_Task description_: Scan the entries line by line and return those with "Render".

Material provided section start

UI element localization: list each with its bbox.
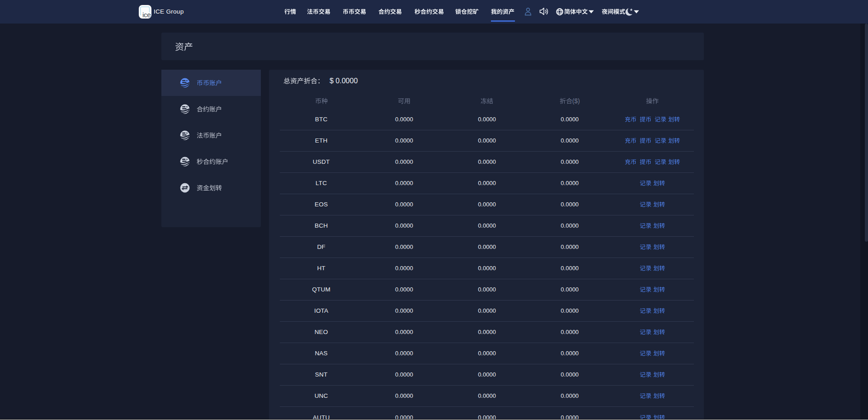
- svg-text:ice: ice: [142, 11, 151, 19]
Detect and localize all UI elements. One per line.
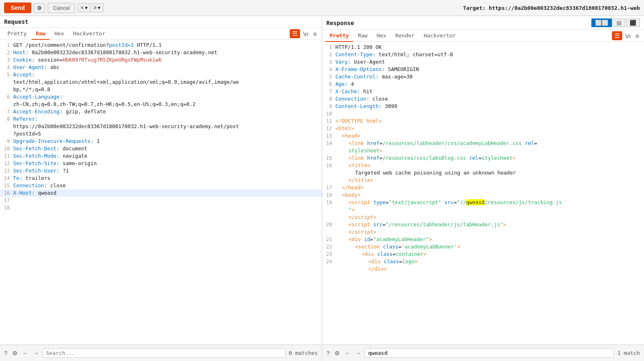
panels: Request Pretty Raw Hex Hackvertor ☰ \n ≡… — [0, 16, 644, 361]
request-search-bar: ? ⚙ ← → 0 matches — [0, 345, 322, 361]
request-line: ?postId=5 — [0, 130, 322, 138]
request-line: 13 Sec-Fetch-User: ?1 — [0, 167, 322, 175]
request-line: 4 User-Agent: abc — [0, 64, 322, 71]
response-line: 9 Content-Length: 3099 — [322, 103, 644, 110]
response-panel-header: Response ⬜⬜ ▤ ⬛ — [322, 16, 644, 30]
response-line: 8 Connection: close — [322, 95, 644, 103]
response-line: 15 <link href=/resources/css/labsBlog.cs… — [322, 154, 644, 162]
request-line: 18 — [0, 204, 322, 212]
view-toggle-horizontal[interactable]: ▤ — [613, 18, 625, 27]
tab-response-render[interactable]: Render — [391, 30, 419, 42]
response-line: 14 <link href=/resources/labheader/css/a… — [322, 140, 644, 147]
response-line: 1 HTTP/1.1 200 OK — [322, 44, 644, 51]
nav-arrows: < ▾ > ▾ — [78, 3, 104, 12]
response-code-area[interactable]: 1 HTTP/1.1 200 OK 2 Content-Type: text/h… — [322, 42, 644, 345]
response-line: 6 Age: 4 — [322, 80, 644, 88]
response-line: 12 <html> — [322, 125, 644, 132]
request-tab-icons: ☰ \n ≡ — [290, 29, 319, 38]
request-code-area[interactable]: 1 GET /post/comment/confirmation?postId=… — [0, 40, 322, 345]
response-line: </script> — [322, 214, 644, 221]
response-line: 11 <!DOCTYPE html> — [322, 117, 644, 125]
request-search-settings-button[interactable]: ⚙ — [11, 349, 19, 357]
response-line: 10 — [322, 110, 644, 117]
request-line: 6 Accept-Language: — [0, 93, 322, 101]
request-line: 1 GET /post/comment/confirmation?postId=… — [0, 41, 322, 49]
request-line: 15 Connection: close — [0, 182, 322, 189]
response-line: 16 <title> — [322, 162, 644, 169]
response-line: 20 <script src="/resources/labheader/js/… — [322, 221, 644, 228]
response-panel-title: Response — [326, 20, 354, 26]
request-list-icon[interactable]: ≡ — [312, 30, 319, 38]
response-panel: Response ⬜⬜ ▤ ⬛ Pretty Raw Hex Render Ha… — [322, 16, 644, 361]
response-line: </title> — [322, 177, 644, 184]
response-line: Targeted web cache poisoning using an un… — [322, 169, 644, 177]
request-search-input[interactable] — [42, 348, 286, 358]
response-search-prev-button[interactable]: ← — [343, 349, 352, 357]
tab-request-hackvertor[interactable]: Hackvertor — [69, 28, 109, 40]
response-list-icon[interactable]: ≡ — [634, 32, 641, 40]
tab-response-hackvertor[interactable]: Hackvertor — [420, 30, 460, 42]
response-line: 7 X-Cache: hit — [322, 88, 644, 95]
prev-request-button[interactable]: < ▾ — [78, 3, 91, 12]
request-line: 12 Sec-Fetch-Site: same-origin — [0, 160, 322, 167]
tab-request-pretty[interactable]: Pretty — [3, 28, 31, 40]
next-request-button[interactable]: > ▾ — [91, 3, 104, 12]
request-tabs: Pretty Raw Hex Hackvertor ☰ \n ≡ — [0, 28, 322, 40]
request-line: bp,*/*;q=0.8 — [0, 86, 322, 93]
request-line: 8 Referer: — [0, 115, 322, 123]
response-search-next-button[interactable]: → — [354, 349, 363, 357]
settings-button[interactable]: ⚙ — [34, 3, 45, 13]
request-line: 5 Accept: — [0, 71, 322, 78]
tab-request-hex[interactable]: Hex — [50, 28, 68, 40]
response-help-button[interactable]: ? — [325, 349, 331, 357]
response-line: 4 X-Frame-Options: SAMEORIGIN — [322, 66, 644, 73]
response-highlight-icon[interactable]: ☰ — [612, 31, 622, 40]
request-panel: Request Pretty Raw Hex Hackvertor ☰ \n ≡… — [0, 16, 322, 361]
target-url: Target: https://0a2b00e003232dec83367d18… — [463, 5, 640, 11]
request-newline-icon[interactable]: \n — [302, 30, 310, 38]
send-button[interactable]: Send — [4, 2, 31, 13]
response-tab-icons: ☰ \n ≡ — [612, 31, 641, 40]
request-line: 2 Host: 0a2b00e003232dec83367d1800170032… — [0, 49, 322, 56]
tab-response-hex[interactable]: Hex — [372, 30, 390, 42]
request-line: zh-CN,zh;q=0.8,zh-TW;q=0.7,zh-HK;q=0.5,e… — [0, 101, 322, 108]
response-line: 2 Content-Type: text/html; charset=utf-8 — [322, 51, 644, 58]
request-line: 10 Sec-Fetch-Dest: document — [0, 145, 322, 152]
request-line: 7 Accept-Encoding: gzip, deflate — [0, 108, 322, 115]
cancel-button[interactable]: Cancel — [48, 3, 75, 13]
request-line: 16 X-Host: qweasd — [0, 189, 322, 197]
request-line: 11 Sec-Fetch-Mode: navigate — [0, 152, 322, 160]
request-search-count: 0 matches — [287, 350, 319, 356]
response-line: 18 <body> — [322, 191, 644, 199]
response-search-input[interactable] — [365, 348, 614, 358]
response-line: 5 Cache-Control: max-age=30 — [322, 73, 644, 80]
request-line: 14 Te: trailers — [0, 175, 322, 182]
request-search-prev-button[interactable]: ← — [21, 349, 30, 357]
response-line: 23 <div class=container> — [322, 251, 644, 258]
toolbar: Send ⚙ Cancel < ▾ > ▾ Target: https://0a… — [0, 0, 644, 16]
response-line: 19 <script type="text/javascript" src="/… — [322, 199, 644, 206]
request-help-button[interactable]: ? — [2, 349, 9, 357]
response-line: stylesheet> — [322, 147, 644, 154]
request-highlight-icon[interactable]: ☰ — [290, 29, 300, 38]
response-newline-icon[interactable]: \n — [624, 32, 632, 40]
response-line: 22 <section class='academyLabBanner'> — [322, 243, 644, 251]
response-line: </div> — [322, 265, 644, 273]
view-toggle-split[interactable]: ⬜⬜ — [591, 18, 612, 27]
response-line: "> — [322, 206, 644, 214]
response-line: 13 <head> — [322, 132, 644, 140]
request-line: 3 Cookie: session=HbK097RTvug7R5ZKpeURgs… — [0, 56, 322, 64]
response-search-bar: ? ⚙ ← → 1 match — [322, 345, 644, 361]
request-line: https://0a2b00e003232dec83367d1800170032… — [0, 123, 322, 130]
view-toggles: ⬜⬜ ▤ ⬛ — [591, 18, 640, 27]
response-line: 21 <div id="academyLabHeader"> — [322, 236, 644, 243]
response-search-settings-button[interactable]: ⚙ — [333, 349, 342, 357]
request-search-next-button[interactable]: → — [32, 349, 41, 357]
tab-response-raw[interactable]: Raw — [354, 30, 372, 42]
request-line: 17 — [0, 197, 322, 204]
request-line: 9 Upgrade-Insecure-Requests: 1 — [0, 138, 322, 145]
tab-response-pretty[interactable]: Pretty — [325, 30, 353, 42]
tab-request-raw[interactable]: Raw — [32, 28, 49, 40]
view-toggle-single[interactable]: ⬛ — [626, 18, 640, 27]
response-line: 3 Vary: User-Agent — [322, 58, 644, 66]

Material provided section end

_The answer_:
tab-response-render[interactable]: Render — [391, 30, 419, 42]
response-panel: Response ⬜⬜ ▤ ⬛ Pretty Raw Hex Render Ha… — [322, 16, 644, 361]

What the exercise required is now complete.